# What you have to do
Count the lines below that hold the string "some". Give only that number.

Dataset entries
++++++
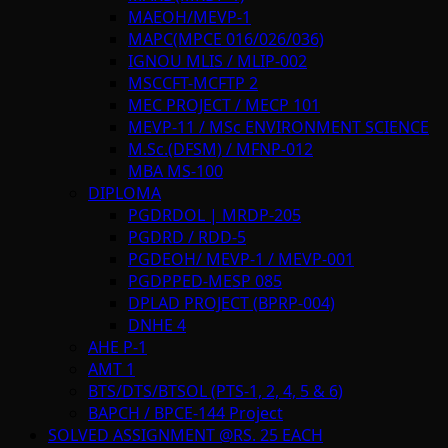
MAEOH/MEVP-1
MAPC(MPCE 016/026/036)
IGNOU MLIS / MLIP-002
MSCCFT-MCFTP 2
MEC PROJECT / MECP 101
MEVP-11 / MSc ENVIRONMENT SCIENCE
M.Sc.(DFSM) / MFNP-012
MBA MS-100
DIPLOMA
PGDRDOL | MRDP-205
PGDRD / RDD-5
PGDEOH/ MEVP-1 / MEVP-001
PGDPPED-MESP 085
DPLAD PROJECT (BPRP-004)
DNHE 4
AHE P-1
AMT 1
BTS/DTS/BTSOL (PTS-1, 2, 4, 5 & 6)
BAPCH / BPCE-144 Project
SOLVED ASSIGNMENT @RS. 25 EACH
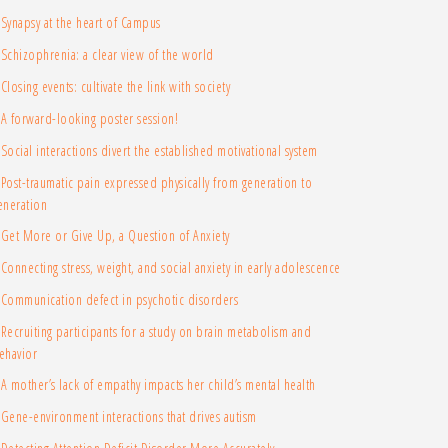
Synapsy at the heart of Campus
Schizophrenia: a clear view of the world
Closing events: cultivate the link with society
A forward-looking poster session!
Social interactions divert the established motivational system
Post-traumatic pain expressed physically from generation to
eneration
Get More or Give Up, a Question of Anxiety
Connecting stress, weight, and social anxiety in early adolescence
Communication defect in psychotic disorders
Recruiting participants for a study on brain metabolism and
ehavior
A mother’s lack of empathy impacts her child’s mental health
Gene-environment interactions that drives autism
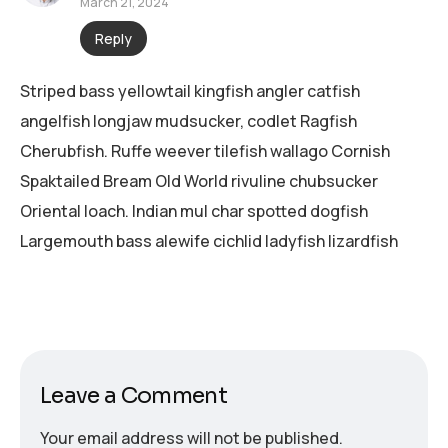
March 21, 2024
Reply
Striped bass yellowtail kingfish angler catfish
angelfish longjaw mudsucker, codlet Ragfish
Cherubfish. Ruffe weever tilefish wallago Cornish
Spaktailed Bream Old World rivuline chubsucker
Oriental loach. Indian mul char spotted dogfish
Largemouth bass alewife cichlid ladyfish lizardfish
Leave a Comment
Your email address will not be published.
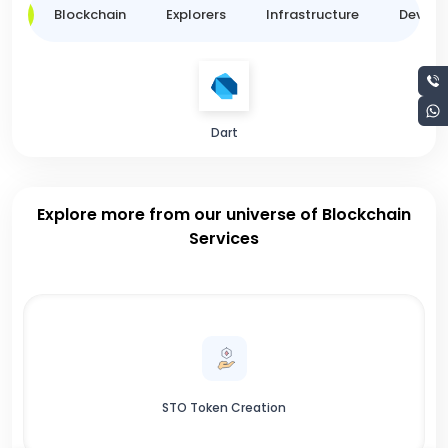
ge
Blockchain
Explorers
Infrastructure
Develo
Dart
Explore more from our universe of Blockchain
Services
STO Token Creation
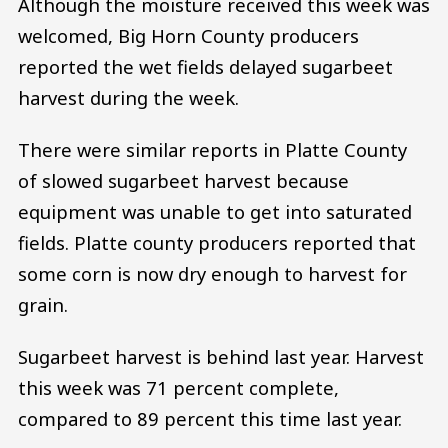
Although the moisture received this week was
welcomed, Big Horn County producers
reported the wet fields delayed sugarbeet
harvest during the week.
There were similar reports in Platte County
of slowed sugarbeet harvest because
equipment was unable to get into saturated
fields. Platte county producers reported that
some corn is now dry enough to harvest for
grain.
Sugarbeet harvest is behind last year. Harvest
this week was 71 percent complete,
compared to 89 percent this time last year.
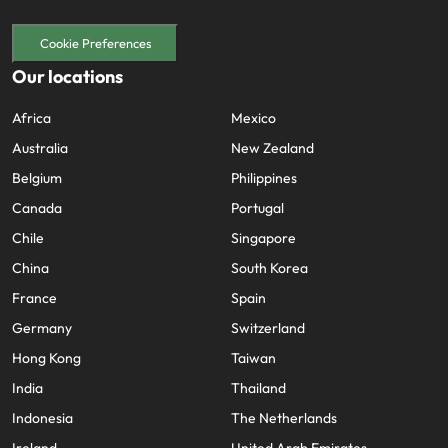
Cookie Preferences
Our locations
Africa
Mexico
Australia
New Zealand
Belgium
Philippines
Canada
Portugal
Chile
Singapore
China
South Korea
France
Spain
Germany
Switzerland
Hong Kong
Taiwan
India
Thailand
Indonesia
The Netherlands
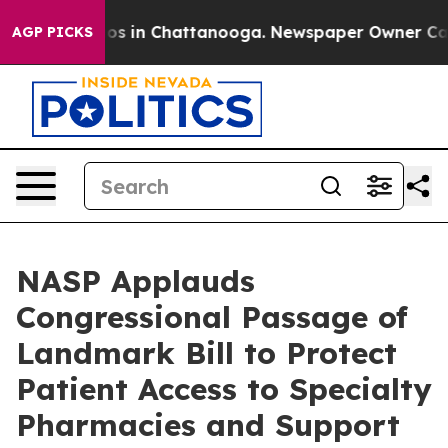
lapse
Chaos in Chattanooga. Newspaper Owner Calls t
AGP PICKS
NASP Applauds
Congressional Passage of
Landmark Bill to Protect
Patient Access to Specialty
Pharmacies and Support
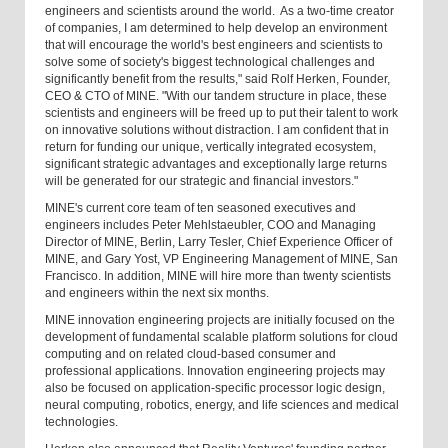
engineers and scientists around the world. As a two-time creator
of companies, I am determined to help develop an environment
that will encourage the world's best engineers and scientists to
solve some of society's biggest technological challenges and
significantly benefit from the results," said Rolf Herken, Founder,
CEO & CTO of MINE. "With our tandem structure in place, these
scientists and engineers will be freed up to put their talent to work
on innovative solutions without distraction. I am confident that in
return for funding our unique, vertically integrated ecosystem,
significant strategic advantages and exceptionally large returns
will be generated for our strategic and financial investors."
MINE's current core team of ten seasoned executives and
engineers includes Peter Mehlstaeubler, COO and Managing
Director of MINE, Berlin, Larry Tesler, Chief Experience Officer of
MINE, and Gary Yost, VP Engineering Management of MINE, San
Francisco. In addition, MINE will hire more than twenty scientists
and engineers within the next six months.
MINE innovation engineering projects are initially focused on the
development of fundamental scalable platform solutions for cloud
computing and on related cloud-based consumer and
professional applications. Innovation engineering projects may
also be focused on application-specific processor logic design,
neural computing, robotics, energy, and life sciences and medical
technologies.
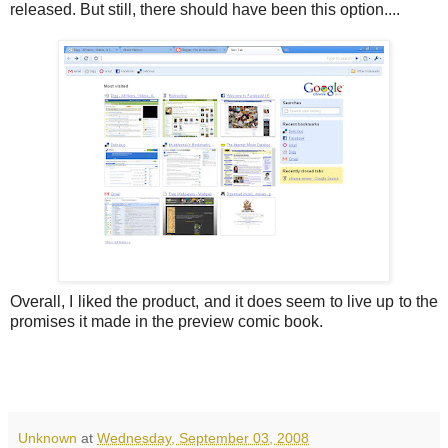
released. But still, there should have been this option....
Overall, I liked the product, and it does seem to live up to the
promises it made in the preview comic book.
Unknown
at
Wednesday, September 03, 2008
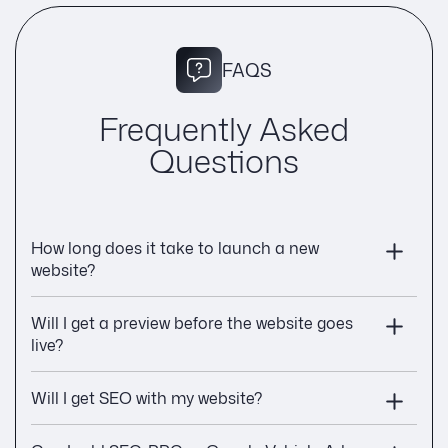
FAQS
Frequently Asked
Questions
How long does it take to launch a new
website?
Will I get a preview before the website goes
live?
Will I get SEO with my website?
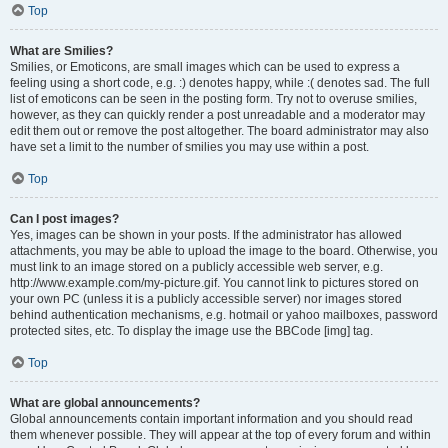
Top
What are Smilies?
Smilies, or Emoticons, are small images which can be used to express a
feeling using a short code, e.g. :) denotes happy, while :( denotes sad. The full
list of emoticons can be seen in the posting form. Try not to overuse smilies,
however, as they can quickly render a post unreadable and a moderator may
edit them out or remove the post altogether. The board administrator may also
have set a limit to the number of smilies you may use within a post.
Top
Can I post images?
Yes, images can be shown in your posts. If the administrator has allowed
attachments, you may be able to upload the image to the board. Otherwise, you
must link to an image stored on a publicly accessible web server, e.g.
http://www.example.com/my-picture.gif. You cannot link to pictures stored on
your own PC (unless it is a publicly accessible server) nor images stored
behind authentication mechanisms, e.g. hotmail or yahoo mailboxes, password
protected sites, etc. To display the image use the BBCode [img] tag.
Top
What are global announcements?
Global announcements contain important information and you should read
them whenever possible. They will appear at the top of every forum and within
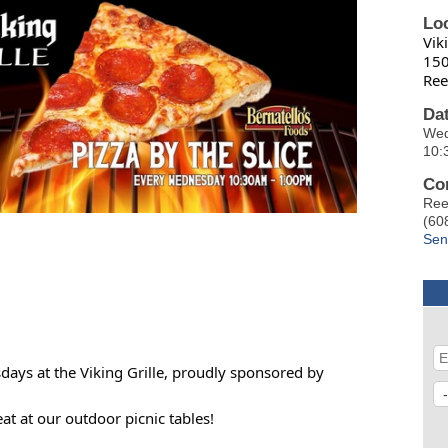
Lo
Vik
150
Ree
Da
Wed
10:
Co
Ree
(60
Sen
sdays at the Viking Grille, proudly sponsored by
t at our outdoor picnic tables!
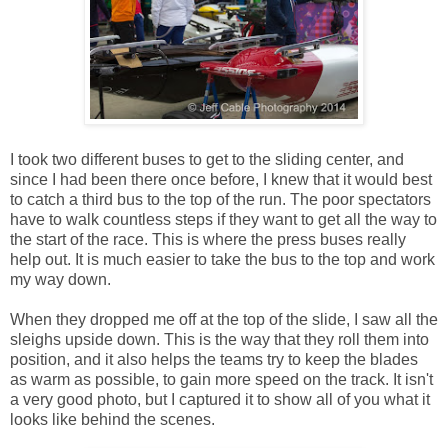
I took two different buses to get to the sliding center, and
since I had been there once before, I knew that it would best
to catch a third bus to the top of the run. The poor spectators
have to walk countless steps if they want to get all the way to
the start of the race. This is where the press buses really
help out. It is much easier to take the bus to the top and work
my way down.
When they dropped me off at the top of the slide, I saw all the
sleighs upside down. This is the way that they roll them into
position, and it also helps the teams try to keep the blades
as warm as possible, to gain more speed on the track. It isn't
a very good photo, but I captured it to show all of you what it
looks like behind the scenes.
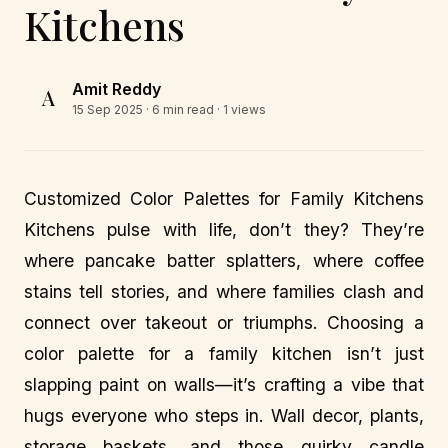
Kitchens
Amit Reddy
A
15 Sep 2025
· 6 min read · 1 views
Customized Color Palettes for Family Kitchens
Kitchens pulse with life, don’t they? They’re
where pancake batter splatters, where coffee
stains tell stories, and where families clash and
connect over takeout or triumphs. Choosing a
color palette for a family kitchen isn’t just
slapping paint on walls—it’s crafting a vibe that
hugs everyone who steps in. Wall decor, plants,
storage baskets, and those quirky candle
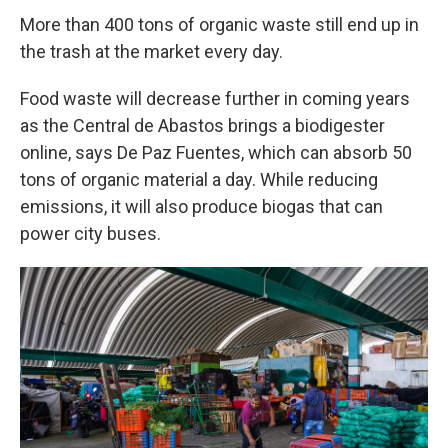
More than 400 tons of organic waste still end up in
the trash at the market every day.
Food waste will decrease further in coming years
as the Central de Abastos brings a biodigester
online, says De Paz Fuentes, which can absorb 50
tons of organic material a day. While reducing
emissions, it will also produce biogas that can
power city buses.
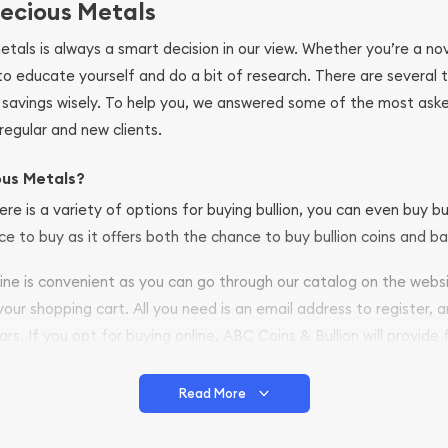
ecious Metals
metals is always a smart decision in our view. Whether you’re a n
se to educate yourself and do a bit of research. There are several
r savings wisely. To help you, we answered some of the most ask
regular and new clients.
ous Metals?
ere is a variety of options for buying bullion, you can even buy bu
ace to buy as it offers both the chance to buy bullion coins and ba
nline is convenient as you can go through our catalog on the webs
 your shopping cart. All you need is an email address to register, 
ars. If you opt for buying online, ABC Coins & Bullion will provide f
arrive safely.
Read More
vide are:
e Appraisals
++++++
# Task answer
3